Material to process Block Start
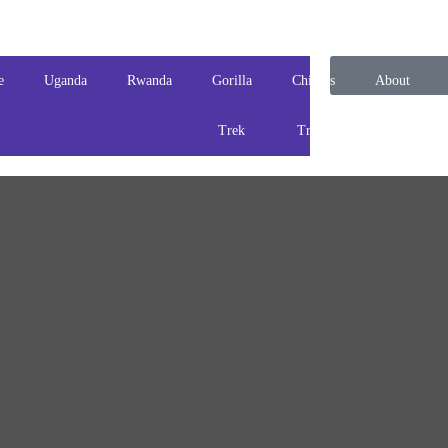
e
Uganda
Rwanda
Gorilla
Chimps
About
Trek
Track
us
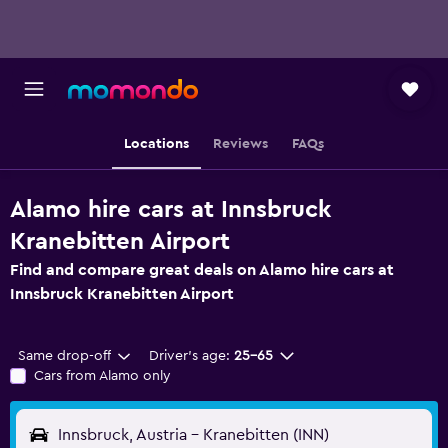
Locations
Reviews
FAQs
Alamo hire cars at Innsbruck
Kranebitten Airport
Find and compare great deals on Alamo hire cars at
Innsbruck Kranebitten Airport
Same drop-off
Driver's age:
25-65
Cars from Alamo only
Innsbruck, Austria - Kranebitten (INN)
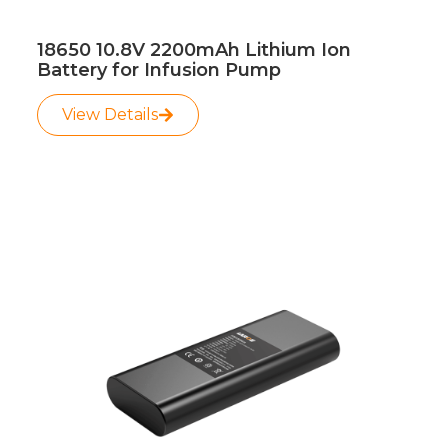
18650 10.8V 2200mAh Lithium Ion
Battery for Infusion Pump
View Details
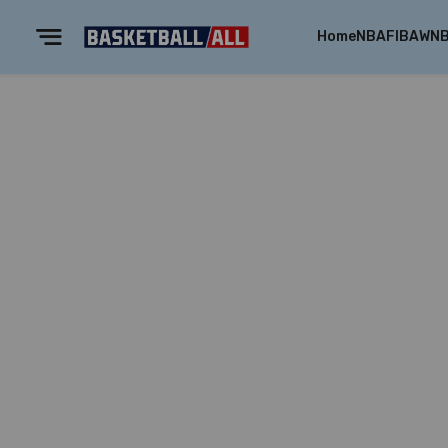
Home
NBA
FIBA
WN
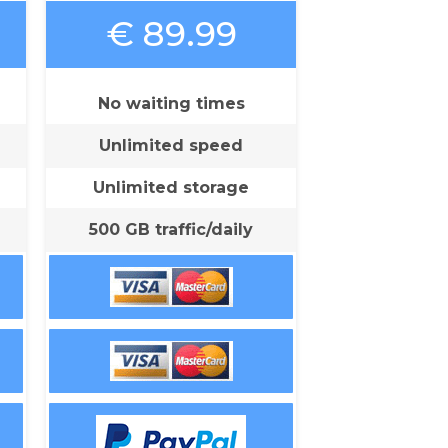
€ 89.99
No waiting times
Unlimited speed
Unlimited storage
500 GB traffic/daily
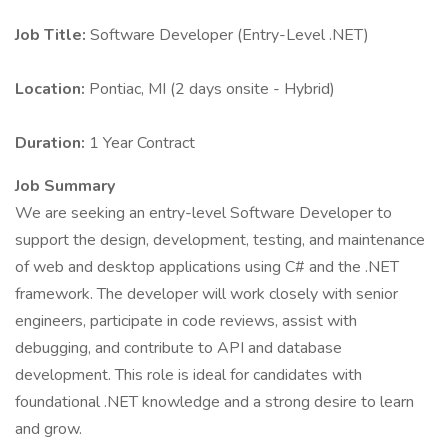
Job Title:
Software Developer (Entry-Level .NET)
Location:
Pontiac, MI (2 days onsite - Hybrid)
Duration:
1 Year Contract
Job Summary
We are seeking an entry-level Software Developer to
support the design, development, testing, and maintenance
of web and desktop applications using C# and the .NET
framework. The developer will work closely with senior
engineers, participate in code reviews, assist with
debugging, and contribute to API and database
development. This role is ideal for candidates with
foundational .NET knowledge and a strong desire to learn
and grow.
Material to process Block End
→ Instructions for the task: Each line above that contains the word "Kranebitten" counts once; give the total and no other text.

→ Expected output: 3